Puso el motor en marcha. A su lado, Kahners rio brevemente, como un hombre que acaba de sacar un as a los dados.
—Así es como se hace, rabbi.
—Sólo ha conseguido la mitad de lo que quería —dijo Michael—. ¿No reducirá esto a la mitad todas las aportaciones importantes?
—Le dije que pediríamos, cien de los grandes —dijo Kahners—. Esperaba conseguir cuarenta.
Michael permaneció silencioso e inexplicablemente deprimido, sintiendo la presencia de los cincuenta mil dólares en su cartera.
—Llevo aquí de rabbi dos años y medio —dijo finalmente—. Esta noche ha sido la tercera vez que le he puesto los ojos encima a Harold Elkins. Durante todo este tiempo, ha estado dos veces en el interior del templo. En bar misvás, me parece. O, tal vez, en bodas. —Condujo un rato en silencio—. La gente que utiliza el templo… —prosiguió—, los que asisten a los servicios y envían a sus hijos a la escuela hebrea… Me sentiré mucho mejor recibiendo dinero de ellos.
Kahners le dirigió una sonrisa, pero no dijo nada.
A la mañana siguiente, sonó el teléfono en su despacho del templo, y una voz femenina, vacilante, un poco apagada y ligeramente ronca, preguntando por el rabino.
—Soy Jean. Jean Elkins —añadió, revelando que había reconocido la voz de Michael.
—Oh, señora Elkins —dijo Michael, consciente de que Kahners había levantado la mirada al oír el nombre y que estaba sonriendo—. ¿En qué puedo servirla?

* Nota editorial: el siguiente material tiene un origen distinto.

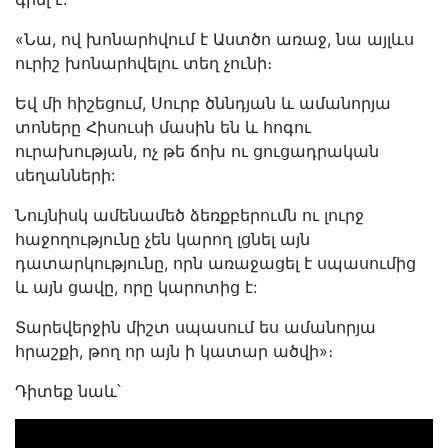
«Նա, ով խոնարհվում է Աստծո առաջ, նա այլևս
ուրիշ խոնարհվելու տեղ չունի։
Եվ մի հիշեցում, Սուրբ ծննդյան և ամանորյա
տոները Հիսուսի մասին են և հոգու
ուրախության, ոչ թե ճոխ ու ցուցադրական
սեղանների:
Նույնիսկ ամենամեծ ձեռքբերումն ու լուրջ
հաջողությունը չեն կարող լցնել այն
դատարկությունը, որն առաջացել է սպասումից
և այն ցավը, որը կարոտից է:
Տարեվերջին միշտ սպասում ես ամանորյա
հրաշքի, թող որ այն ի կատար ածվի»։
Դիտեք նաև՝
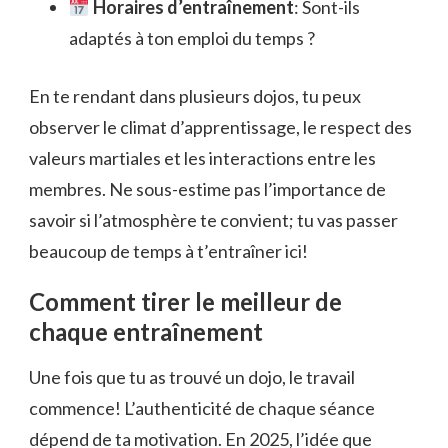
Horaires d’entraînement
: Sont-ils
adaptés à ton emploi du temps ?
En te rendant dans plusieurs dojos, tu peux
observer le climat d’apprentissage, le respect des
valeurs martiales et les interactions entre les
membres. Ne sous-estime pas l’importance de
savoir si l’atmosphère te convient; tu vas passer
beaucoup de temps à t’entraîner ici!
Comment tirer le meilleur de
chaque entraînement
Une fois que tu as trouvé un dojo, le travail
commence! L’authenticité de chaque séance
dépend de ta motivation. En 2025, l’idée que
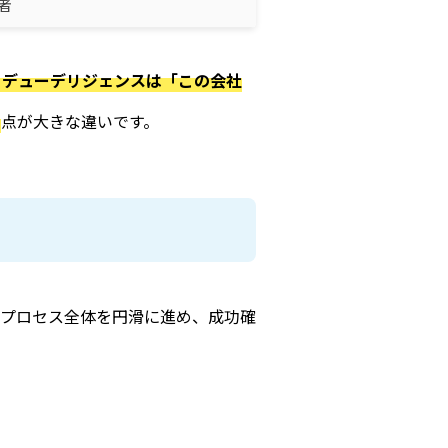
者
デューデリジェンスは「この会社
点が大きな違いです。
のプロセス全体を円滑に進め、成功確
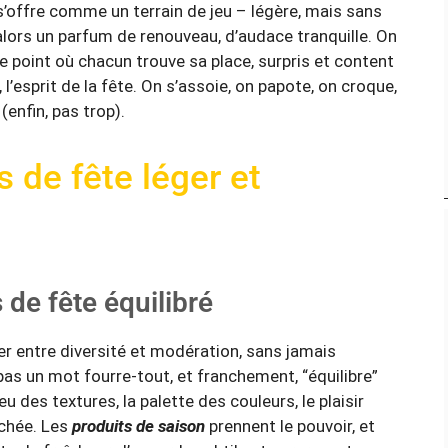
 s’offre comme un terrain de jeu – légère, mais sans
 alors un parfum de renouveau, d’audace tranquille. On
e point où chacun trouve sa place, surpris et content
l’esprit de la fête. On s’assoie, on papote, on croque,
(enfin, pas trop).
 de fête léger et
 de fête équilibré
gler entre diversité et modération, sans jamais
 pas un mot fourre-tout, et franchement, “équilibre”
u des textures, la palette des couleurs, le plaisir
chée. Les
produits de saison
prennent le pouvoir, et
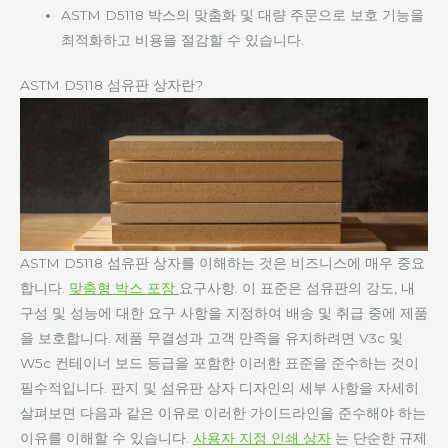
ASTM D5118 박스의 맞춤화 및 대량 주문으로 보호 기능을
최적화하고 비용을 절감할 수 있습니다.
ASTM D5118 섬유판 상자란?
ASTM D5118 섬유판 상자를 이해하는 것은 비즈니스에 매우 중요
합니다.
맞춤형 박스 포장
요구사항. 이 표준은 섬유판의 강도, 내
구성 및 성능에 대한 요구 사항을 지정하여 배송 및 취급 중에 제품
을 보호합니다. 제품 무결성과 고객 만족을 유지하려면 V3c 및
W5c 컨테이너 보드 등급을 포함한 이러한 표준을 준수하는 것이
필수적입니다. 판지 및 섬유판 상자 디자인의 세부 사항을 자세히
살펴보면 다음과 같은 이유로 이러한 가이드라인을 준수해야 하는
이유를 이해할 수 있습니다.
사용자 지정 인쇄 상자
는 단순한 규제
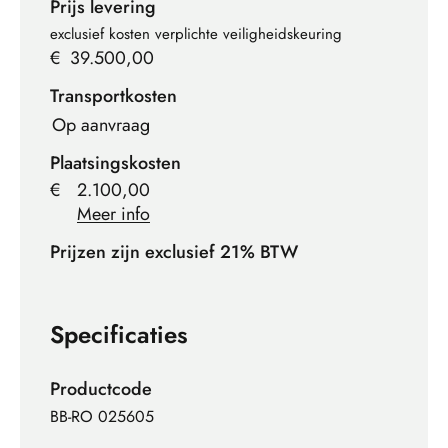
Prijs levering
exclusief kosten verplichte veiligheidskeuring
€
39.500,00
Transportkosten
Op aanvraag
Plaatsingskosten
€
2.100,00
Meer info
Prijzen zijn exclusief 21% BTW
Specificaties
Productcode
BB-RO 025605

—La cuestión es en qué puedo servirle yo a usted —repuso ella—. Me gustaría ayudarle en la recaudación de fondos.
—Oh —dijo él.
—Sé mecanografía y puedo hacer labor de archivo y manejar una sumadora. Harold piensa que es una buena idea —añadió, tras una breve pausa—. Va a emprender un viaje y piensa que esto me impedirá hacer travesuras.
—¿Por qué no viene por aquí siempre que quiera? —dijo Michael.
Mientras colgaba el aparato, observó que persistía la misma sonrisa en el rostro de Kahners, sonrisa que le turbaba por razones que no acertaba a definir.